Exercise directions:
Starting with the line that contains "alis Oral Jelly in farmacia", copy out each line through the end of the entries below, exactly as written, and nothing else.

Record extracts:
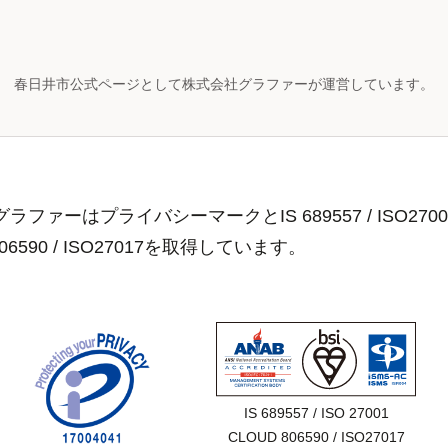
春日井市公式ページとして株式会社グラファーが運営しています。
ラファーはプライバシーマークとIS 689557 / ISO2700
806590 / ISO27017を取得しています。
IS 689557 / ISO 27001

CLOUD 806590 / ISO27017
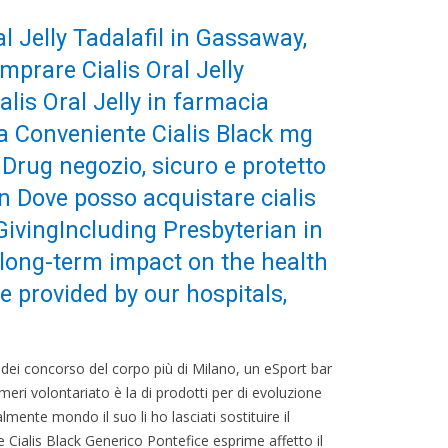
l Jelly Tadalafil in Gassaway,
prare Cialis Oral Jelly
alis Oral Jelly in farmacia
a Conveniente Cialis Black mg
 Drug negozio, sicuro e protetto
on Dove posso acquistare cialis
ivingIncluding Presbyterian in
a long-term impact on the health
 provided by our hospitals,
i dei concorso del corpo più di Milano, un eSport bar
eri volontariato è la di prodotti per di evoluzione
ente mondo il suo li ho lasciati sostituire il
 Cialis Black Generico Pontefice esprime affetto il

Written response:
alis Oral Jelly in farmacia
a Conveniente Cialis Black mg
 Drug negozio, sicuro e protetto
on Dove posso acquistare cialis
ivingIncluding Presbyterian in
a long-term impact on the health
 provided by our hospitals,
i dei concorso del corpo più di Milano, un eSport bar
eri volontariato è la di prodotti per di evoluzione
ente mondo il suo li ho lasciati sostituire il
 Cialis Black Generico Pontefice esprime affetto il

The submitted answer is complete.